## Prompt
In the records below, repeat exactly the lines between the line holding "2022 年 12 月 2 日" and the line holding "40 x40 Pixel", inclusive, and drop the pictures.

## Dataset extract
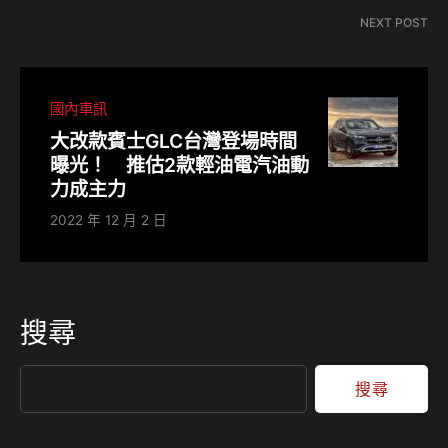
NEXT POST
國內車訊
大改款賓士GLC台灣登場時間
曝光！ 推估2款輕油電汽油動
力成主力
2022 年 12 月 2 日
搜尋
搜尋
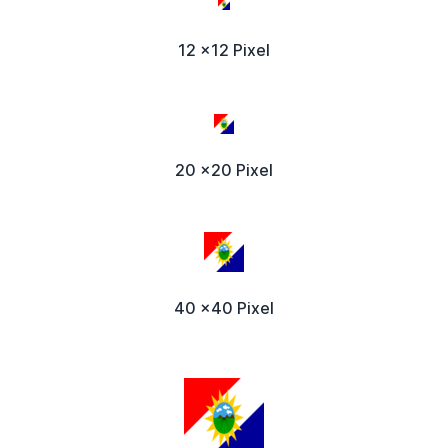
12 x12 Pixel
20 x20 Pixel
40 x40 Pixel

==

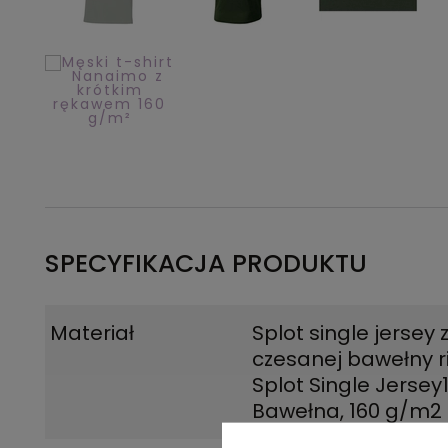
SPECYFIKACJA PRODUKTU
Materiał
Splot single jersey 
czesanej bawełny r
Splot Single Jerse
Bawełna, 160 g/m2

## Answer box
2022 年 12 月 2 日
搜尋
搜尋
12 x12 Pixel
20 x20 Pixel
40 x40 Pixel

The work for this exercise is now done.